The Russian Orthodox Church

          

The Beginnings of Orthodoxy in Russia

Initially, Russia was seen as a satellite area rather than an independent entity. The area was not unified under a single ruler, and the cities were all relatively small, certainly in comparison with the Byzantine empire. The original structure of the church, under the reign of Vladimir, had 8 dioceses; by the end of the Kievan period, this number had grown to 16.

After the conversion in 988, the Russian metropolitan was the head of the Russian church, and both he and the church itself were under the control of the Byzantine patriarch of Constantinople. The first generations of bishops in Russia, and most of the metropolitans of Russia, were all from Byzantium, furthering the tie between the two areas.

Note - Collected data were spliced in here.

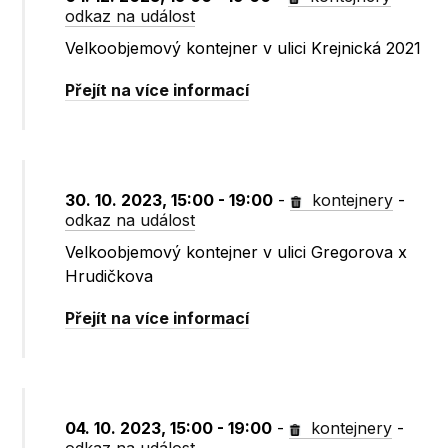
odkaz na událost
Velkoobjemový kontejner v ulici Krejnická 2021
Přejít na více informací
30. 10. 2023, 15:00 - 19:00
-
kontejnery
-
odkaz na událost
Velkoobjemový kontejner v ulici Gregorova x
Hrudičkova
Přejít na více informací
04. 10. 2023, 15:00 - 19:00
-
kontejnery
-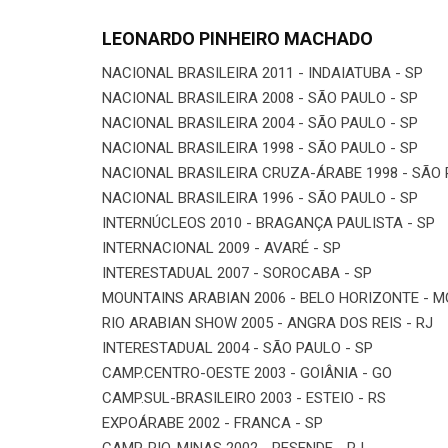
LEONARDO PINHEIRO MACHADO
NACIONAL BRASILEIRA 2011 - INDAIATUBA - SP
NACIONAL BRASILEIRA 2008 - SÃO PAULO - SP
NACIONAL BRASILEIRA 2004 - SÃO PAULO - SP
NACIONAL BRASILEIRA 1998 - SÃO PAULO - SP
NACIONAL BRASILEIRA CRUZA-ÁRABE 1998 - SÃO 
NACIONAL BRASILEIRA 1996 - SÃO PAULO - SP
INTERNÚCLEOS 2010 - BRAGANÇA PAULISTA - SP
INTERNACIONAL 2009 - AVARÉ - SP
INTERESTADUAL 2007 - SOROCABA - SP
MOUNTAINS ARABIAN 2006 - BELO HORIZONTE - M
RIO ARABIAN SHOW 2005 - ANGRA DOS REIS - RJ
INTERESTADUAL 2004 - SÃO PAULO - SP
CAMP.CENTRO-OESTE 2003 - GOIÂNIA - GO
CAMP.SUL-BRASILEIRO 2003 - ESTEIO - RS
EXPOÁRABE 2002 - FRANCA - SP
CAMP. RIO-MINAS 2002 - RESENDE - RJ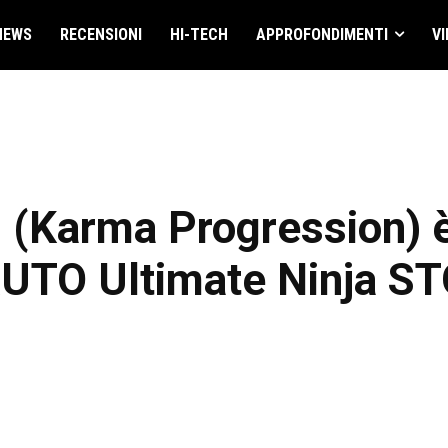
NEWS
RECENSIONI
HI-TECH
APPROFONDIMENTI
VI
(Karma Progression) è 
TO Ultimate Ninja S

Kievan Christianity was important in nearly all aspects of life for the Russians; literature, art, education, etc, were almost exclusively church-related, and the church was also responsible for charity, healing the sick, and sheltering travellers, much as the Western Roman Catholic Church was in the west. In addition, the church became one of the largest land holders in all of Russia during this period.

          

After the Fall of Kiev

The invasion of Russia by the Mongols completely changed the nature of Russian development during this time, although some historians have argued that there was very little lasting impact of the invasion (see the Mongol lecture). The Mongols would remain in Russia until the reign of Ivan IV, although their power was greatly diminished by that time.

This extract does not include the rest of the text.